## EXERCISE AIM:
Please copy exactly the lines that run from the start of the entries to the line containing "Mikäli käytät alempaan", inclusive.

---------- PROVIDED DATA ----------

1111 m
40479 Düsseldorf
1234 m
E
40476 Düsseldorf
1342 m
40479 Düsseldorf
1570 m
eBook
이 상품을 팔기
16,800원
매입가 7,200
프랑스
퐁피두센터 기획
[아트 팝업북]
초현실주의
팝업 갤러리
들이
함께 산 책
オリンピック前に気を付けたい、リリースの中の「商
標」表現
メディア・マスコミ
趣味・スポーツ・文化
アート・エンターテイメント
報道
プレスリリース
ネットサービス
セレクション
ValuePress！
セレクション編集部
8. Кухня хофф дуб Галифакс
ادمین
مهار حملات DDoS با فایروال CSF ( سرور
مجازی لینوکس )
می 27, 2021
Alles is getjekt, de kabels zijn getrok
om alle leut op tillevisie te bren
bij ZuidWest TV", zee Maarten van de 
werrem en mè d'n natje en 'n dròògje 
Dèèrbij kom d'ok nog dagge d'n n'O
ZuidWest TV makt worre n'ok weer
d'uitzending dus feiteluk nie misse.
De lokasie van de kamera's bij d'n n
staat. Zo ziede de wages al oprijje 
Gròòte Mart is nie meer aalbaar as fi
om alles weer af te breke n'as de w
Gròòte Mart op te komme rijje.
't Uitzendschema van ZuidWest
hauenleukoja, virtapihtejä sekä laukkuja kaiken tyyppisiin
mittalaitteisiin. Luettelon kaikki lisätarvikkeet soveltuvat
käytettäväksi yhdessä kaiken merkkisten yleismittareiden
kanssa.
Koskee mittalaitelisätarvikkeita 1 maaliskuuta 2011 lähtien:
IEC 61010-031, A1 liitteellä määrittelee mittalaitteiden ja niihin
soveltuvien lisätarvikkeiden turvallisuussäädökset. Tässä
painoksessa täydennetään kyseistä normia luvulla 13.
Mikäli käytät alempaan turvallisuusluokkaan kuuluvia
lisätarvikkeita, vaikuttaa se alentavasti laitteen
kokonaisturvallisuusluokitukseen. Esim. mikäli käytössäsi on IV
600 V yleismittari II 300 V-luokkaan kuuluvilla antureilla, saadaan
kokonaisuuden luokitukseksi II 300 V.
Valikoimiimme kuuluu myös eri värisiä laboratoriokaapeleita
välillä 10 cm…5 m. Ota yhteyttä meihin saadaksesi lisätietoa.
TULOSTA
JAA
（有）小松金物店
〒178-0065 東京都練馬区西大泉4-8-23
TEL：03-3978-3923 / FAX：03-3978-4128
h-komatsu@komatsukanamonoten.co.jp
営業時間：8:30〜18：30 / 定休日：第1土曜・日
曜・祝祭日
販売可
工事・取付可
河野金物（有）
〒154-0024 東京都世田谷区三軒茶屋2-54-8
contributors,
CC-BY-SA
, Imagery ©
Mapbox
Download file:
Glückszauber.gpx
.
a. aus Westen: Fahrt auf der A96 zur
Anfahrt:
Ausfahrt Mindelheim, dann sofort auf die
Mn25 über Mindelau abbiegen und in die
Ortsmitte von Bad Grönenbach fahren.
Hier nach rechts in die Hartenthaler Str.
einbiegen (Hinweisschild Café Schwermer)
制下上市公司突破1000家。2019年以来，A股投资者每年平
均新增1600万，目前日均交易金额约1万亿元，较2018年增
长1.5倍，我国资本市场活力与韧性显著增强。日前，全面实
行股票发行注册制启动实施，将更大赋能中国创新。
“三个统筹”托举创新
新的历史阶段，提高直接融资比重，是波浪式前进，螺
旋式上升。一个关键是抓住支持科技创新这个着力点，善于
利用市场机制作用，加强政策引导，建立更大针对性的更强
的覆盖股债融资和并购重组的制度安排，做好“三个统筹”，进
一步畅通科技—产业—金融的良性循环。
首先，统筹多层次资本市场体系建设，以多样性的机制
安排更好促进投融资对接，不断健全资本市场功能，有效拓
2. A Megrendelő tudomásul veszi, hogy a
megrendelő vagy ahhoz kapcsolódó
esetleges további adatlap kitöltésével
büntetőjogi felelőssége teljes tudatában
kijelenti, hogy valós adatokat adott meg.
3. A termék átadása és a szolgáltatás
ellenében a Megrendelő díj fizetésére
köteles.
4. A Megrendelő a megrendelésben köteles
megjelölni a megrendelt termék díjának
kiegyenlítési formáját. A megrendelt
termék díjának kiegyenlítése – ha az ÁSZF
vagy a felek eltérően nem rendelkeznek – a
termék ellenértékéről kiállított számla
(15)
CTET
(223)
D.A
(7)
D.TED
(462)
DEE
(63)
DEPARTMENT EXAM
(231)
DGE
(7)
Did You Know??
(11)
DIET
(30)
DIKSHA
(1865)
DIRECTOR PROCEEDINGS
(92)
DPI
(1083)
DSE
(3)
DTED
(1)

----------

## REPLY TO THE TASK:
1111 m
40479 Düsseldorf
1234 m
E
40476 Düsseldorf
1342 m
40479 Düsseldorf
1570 m
eBook
이 상품을 팔기
16,800원
매입가 7,200
프랑스
퐁피두센터 기획
[아트 팝업북]
초현실주의
팝업 갤러리
들이
함께 산 책
オリンピック前に気を付けたい、リリースの中の「商
標」表現
メディア・マスコミ
趣味・スポーツ・文化
アート・エンターテイメント
報道
プレスリリース
ネットサービス
セレクション
ValuePress！
セレクション編集部
8. Кухня хофф дуб Галифакс
ادمین
مهار حملات DDoS با فایروال CSF ( سرور
مجازی لینوکس )
می 27, 2021
Alles is getjekt, de kabels zijn getrok
om alle leut op tillevisie te bren
bij ZuidWest TV", zee Maarten van de 
werrem en mè d'n natje en 'n dròògje 
Dèèrbij kom d'ok nog dagge d'n n'O
ZuidWest TV makt worre n'ok weer
d'uitzending dus feiteluk nie misse.
De lokasie van de kamera's bij d'n n
staat. Zo ziede de wages al oprijje 
Gròòte Mart is nie meer aalbaar as fi
om alles weer af te breke n'as de w
Gròòte Mart op te komme rijje.
't Uitzendschema van ZuidWest
hauenleukoja, virtapihtejä sekä laukkuja kaiken tyyppisiin
mittalaitteisiin. Luettelon kaikki lisätarvikkeet soveltuvat
käytettäväksi yhdessä kaiken merkkisten yleismittareiden
kanssa.
Koskee mittalaitelisätarvikkeita 1 maaliskuuta 2011 lähtien:
IEC 61010-031, A1 liitteellä määrittelee mittalaitteiden ja niihin
soveltuvien lisätarvikkeiden turvallisuussäädökset. Tässä
painoksessa täydennetään kyseistä normia luvulla 13.
Mikäli käytät alempaan turvallisuusluokkaan kuuluvia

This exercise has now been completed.